Nell’ambito del processo d’appello in corso a Bologna, la Procura generale ha chiesto la pena dell’ergastolo per tutti e cinque i familiari imputati per l’omicidio di Saman Abbas: il padre Shabbar Abbas e la madre Nazia Shaheen, già condannati all’ergastolo in primo grado, lo zio Danish Hasnain (condannato in primo grado a 14 anni di reclusione) e i cugini Ikram Ijaz e Nomanhulaq Nomanhulaq, che in primo grado erano stati assolti.
Concludendo la requisitoria, la procuratrice generale Silvia Marzocchi ha chiesto alla Corte d’appello bolognese una sentenza “che restituisca a Saman il ruolo di vittima di un’azione inumana e barbara, compiuta in esecuzione di una condanna a morte da parte di tutta la famiglia”.
La diciottenne pakistana svanì nel nulla nella notte tra il 30 aprile e il primo maggio del 2021 dalla sua abitazione di Novellara, e fu ritrovata senza vita dopo un anno e mezzo, sepolta a tre metri di profondità nei pressi di un casolare abbandonato nelle campagne novellaresi, non lontano da dove aveva vissuto.
La settimana scorsa c’era stata l’audizione del perito archeologo forense Dominic Salsarola, secondo il quale a deporre il corpo ormai senza vita di Saman Abbas nella fossa dove la ragazza è stata poi ritrovata il 18 novembre del 2022 sarebbero state “come minimo due persone”. Salsarola ha sottolineato come la salma della giovane sia stata adagiata “in modo particolarmente ordinato, in posizione supina, con lo sguardo rivolto verso il cielo, le braccia spostate verso destra”. Deposta, ha spiegato il perito, “quasi con ‘rispetto’, anche se rispetto forse non è la parola giusta.
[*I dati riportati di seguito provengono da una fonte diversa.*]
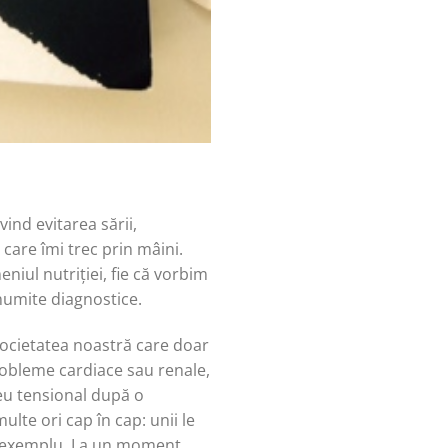
ind evitarea sării,
 care îmi trec prin mâini.
eniul nutriției, fie că vorbim
numite diagnostice.
 societatea noastră care doar
probleme cardiace sau renale,
eu tensional după o
ulte ori cap în cap: unii le
 un exemplu. La un moment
Come un defunto normale”, ha detto. La diciottenne, secondo Salsarola, “è stata calata” nella fossa, “non buttata”, e per questo motivo è difficile che a farlo in quel modo possa essere stata una sola persona. Circostanza che confermerebbe, dunque, quanto meno una “compartecipazione” di più persone all’omicidio e all’occultamento del cadavere della vittima.